Creature Combat and Googly Eyes in Whimsical Card Game Squirmish | Casual Game Revolution

Creature Combat and Googly Eyes in Whimsical Card Game Squirmish


Published by Gamewright, Squirmish is silly, goofy, and fast-paced. It features a colorful cast of characters, fast turns, and vicious battles.

Each turn attack an opponent, roll a die, and resolve the effects. Move one of your creatures around in the battlefield, and then draw a card to end your turn.


The deck of creature cards is shuffled and each player is dealt six cards. Everyone simultaneously chooses one and reveals it. Then, starting with the player who chose the creature with the lowest hit points, players take turns playing them to the center of the table: this will be the ‘squirmish’ area. When adding a card to the squirmish area, you must always place it so that it is adjacent to at least one other card. Also, you place it so that it is facing towards you, which allows you to track which cards are under your control.

On your turn you start by selecting one of your cards on the table and then announcing which card it is going to attack. A card can only attack another card that is adjacent to it. You then roll a die and consult the card that is attacking to see how much damage it did based on the number you rolled. You can target your own cards as well, and some creatures can heal rather than cause damage. Additionally, the first time you attack with a card, if you read aloud the battle cry written on the card (preferably with a silly voice or dramatic inflection), you add one to its damage or healing for this attack only.

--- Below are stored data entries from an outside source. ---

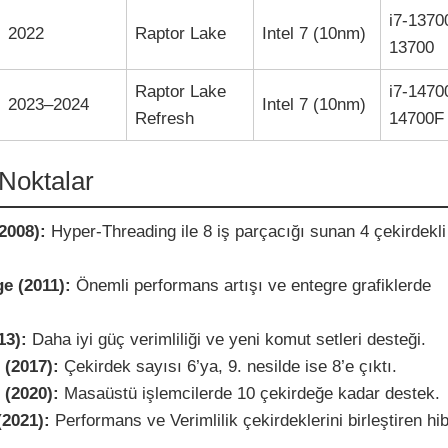
i7-1370
2022
Raptor Lake
Intel 7 (10nm)
13700
Raptor Lake
i7-1470
2023–2024
Intel 7 (10nm)
Refresh
14700F
Noktalar
(2008):
Hyper-Threading ile 8 iş parçacığı sunan 4 çekirdekli
e (2011):
Önemli performans artışı ve entegre grafiklerde
13):
Daha iyi güç verimliliği ve yeni komut setleri desteği.
 (2017):
Çekirdek sayısı 6’ya, 9. nesilde ise 8’e çıktı.
(2020):
Masaüstü işlemcilerde 10 çekirdeğe kadar destek.
(2021):
Performans ve Verimlilik çekirdeklerini birleştiren hib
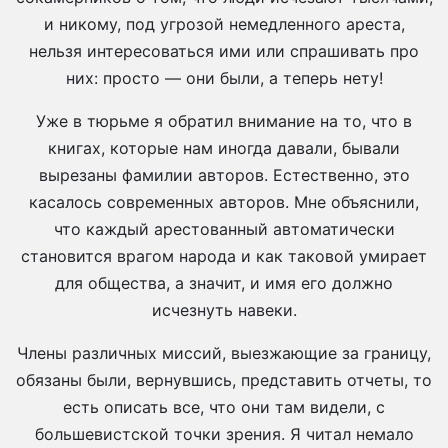
и никому, под угрозой немедленного ареста,
нельзя интересоваться ими или спрашивать про
них: просто — они были, а теперь нету!
Уже в тюрьме я обратил внимание на то, что в
книгах, которые нам иногда давали, бывали
вырезаны фамилии авторов. Естественно, это
касалось современных авторов. Мне объяснили,
что каждый арестованный автоматически
становится врагом народа и как таковой умирает
для общества, а значит, и имя его должно
исчезнуть навеки.
Члены различных миссий, выезжающие за границу,
обязаны были, вернувшись, представить отчеты, то
есть описать все, что они там видели, с
большевистской точки зрения. Я читал немало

If a card has a number of damage tokens on it equal to or greater than its hit points, it is knocked out and the player who knocked it out takes the card and places it in his victory pile. However, if you knock out your own creature, it is simply discarded.

Each card also has a special ability. Some of these resolve when attacking or when being attacked. Some are also based on which other creatures are on the table.

Next, you may place a card from your hand into the squirmish area, or you may discard one of your undamaged cards already in the squirmish and replace it with a new one from your hand. You may only have five cards on the table at a time. If you did not play a card you may instead choose to move one of your cards by swapping its position with a card it is adjacent to.

Finally you may choose to draw a card from the deck. If you then have more than five cards you must discard one of them. It is now the next player’s turn.

The first player with three cards in their victory pile wins the game.

Squirmish Components


Squirmish is a quirky little card battling game, that isn’t asking to be taken too seriously. It is a goofy and humorous game, but it still offers some strategy and player choice.

The layout of the cards is quite a clever mechanism. Choosing where to place cards, adjacency determining who and what you can attack, deciding when to move a card — all of these elements combine to introduce layers into an otherwise fairly straightforward game.

There is a huge range of abilities on all the cards. It’s enjoyable to see how these play out and figure out the ideal situations in which to use them and when to bring them out onto the table, but this does mean a lot of reading as you learn the game and more cards come out and you check the abilities. The cards are all easy to read, however, and the information on them is presented clearly.

Squirmish has a really original aesthetic. The game’s designer, Steven Stwalley, is also its illustrator. He clearly had a unique vision for the game and brought it to life well. The illustrations are whimsical, and the card names and their battle cries fun to read, while the damage counters are googly eyes, which is a fun touch. It would be nice, however, if there were tokens to track when a card hasn’t attacked yet and is still eligible for its battle cry to be used.

There is no denying that there is a lot of luck in Squirmish. You roll the die and you just have to see what happens. There is a press-your-luck element in that you’re choosing which creature to attack with, sometimes deciding whether to attack with a creature that’s sure to hit but for less damage, or to use a card that has the potential of missing but also the potential for hitting harder.

Squirmish works well across all its player counts. The turns are also quite fast, so there is little downtime. If you enjoy the game’s humor, and don’t mind a little luck, it’s a delightful little skirmish game, that also works well for families.

Prso: Card adjacency mechanics for combat, humor and components

Cons: Lots of luck, lots of card abilities to read

Disclosure: we received a complimentary review copy of this game.